|Micrograph showing a large B cell lymphoma. Field stain.|
B-cell lymphomas include both Hodgkin's lymphomas and most non-Hodgkin lymphomas. They are typically divided into low and high grade, typically corresponding to indolent (slow-growing) lymphomas and aggressive lymphomas, respectively. As a generalisation, indolent lymphomas respond to treatment and are kept under control (in remission) with long-term survival of many years, but are not cured. Aggressive lymphomas usually require intensive treatments, with some having a good prospect for a permanent cure.

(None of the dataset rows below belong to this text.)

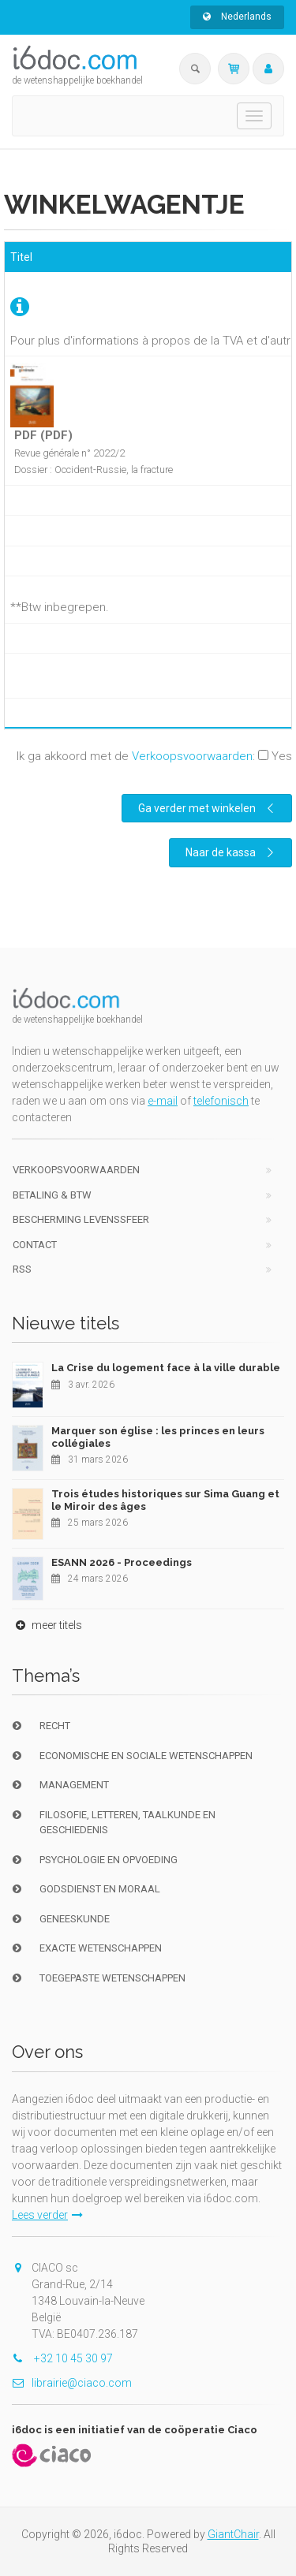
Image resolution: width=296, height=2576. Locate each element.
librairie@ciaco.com (72, 2383)
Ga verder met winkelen (208, 808)
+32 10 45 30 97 (62, 2358)
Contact (35, 1245)
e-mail (163, 1100)
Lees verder (47, 2215)
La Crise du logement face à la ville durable (165, 1368)
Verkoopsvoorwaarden (192, 756)
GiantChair (233, 2534)
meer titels (47, 1625)
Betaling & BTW (52, 1195)
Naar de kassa (231, 852)
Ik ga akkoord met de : (154, 756)
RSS (22, 1269)
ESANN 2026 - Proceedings (121, 1562)
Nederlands (237, 16)
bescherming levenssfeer (81, 1219)
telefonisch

Prognosis and treatment depends on the specific type of lymphoma as well as the stage and grade. Treatment includes radiation and chemotherapy. Early-stage indolent B-cell lymphomas can often be treated with radiation alone, with long-term non-recurrence. Early-stage aggressive disease is treated with chemotherapy and often radiation, with a 70-90% cure rate. Late-stage indolent lymphomas are sometimes left untreated and monitored until they progress. Late-stage aggressive disease is treated with chemotherapy, with cure rates of over 70%.
There are numerous kinds of lymphomas involving B cells. The most commonly used classification system is the WHO classification, a convergence of more than one, older classification systems.
Five account for nearly three out of four patients with non-Hodgkin lymphoma:
- Diffuse large B-cell lymphoma (DLBCL)
- Follicular lymphoma
- Marginal zone B-cell lymphoma (MZL) or Mucosa-Associated Lymphatic Tissue lymphoma (MALT)
- Small lymphocytic lymphoma (also known as chronic lymphocytic leukemia, CLL
- Mantle cell lymphoma (MCL)
The remaining forms are much less common:
- DLBCL variants or sub-types of
- Primary mediastinal (thymic) large B cell lymphoma
- T cell/histiocyte-rich large B-cell lymphoma
- Primary cutaneous diffuse large B-cell lymphoma, leg type (Primary cutaneous DLBCL, leg type)
- EBV positive diffuse large B-cell lymphoma of the elderly
- Diffuse large B-cell lymphoma associated with inflammation
- Burkitt's lymphoma
- Lymphoplasmacytic lymphoma, which may manifest as Waldenström's macroglobulinemia
- Nodal marginal zone B cell lymphoma (NMZL)
- Splenic marginal zone lymphoma (SMZL)
- Intravascular large B-cell lymphoma
- Primary effusion lymphoma
- Lymphomatoid granulomatosis
- Primary central nervous system lymphoma
- ALK-positive large B-cell lymphoma
- Plasmablastic lymphoma
- Large B-cell lymphoma arising in HHV8-associated multicentric Castleman's disease
- B-cell lymphoma, unclassifiable with features intermediate between diffuse large B-cell lymphoma and Burkitt lymphoma
- B-cell lymphoma, unclassifiable with features intermediate between diffuse large B-cell lymphoma and classical Hodgkin lymphoma
Additionally, some researchers separate out lymphomas that appear to result from other immune system disorders, such as AIDS-related lymphoma.
Associated chromosomal translocations
Chromosomal translocations involving the immunoglobulin heavy locus (IGH@) is a classic cytogenetic abnormality for many B-cell lymphomas, including follicular lymphoma, mantle cell lymphoma and Burkitt's lymphoma. In these cases, the immunoglobulin heavy locus forms a fusion protein with another protein that has pro-proliferative or anti-apoptotic abilities. The enhancer element of the immunoglobulin heavy locus, which normally functions to make B cells produce massive production of antibodies, now induces massive transcription of the fusion protein, resulting in excessive pro-proliferative or anti-apoptotic effects on the B cells containing the fusion protein.
In Burkitt's lymphoma and mantle cell lymphoma, the other protein in the fusion is c-myc (on chromosome 8) and cyclin D1 (on chromosome 11), respectively, which gives the fusion protein pro-proliferative ability. In follicular lymphoma, the fused protein is Bcl-2 (on chromosome 18), which gives the fusion protein anti-apoptotic abilities.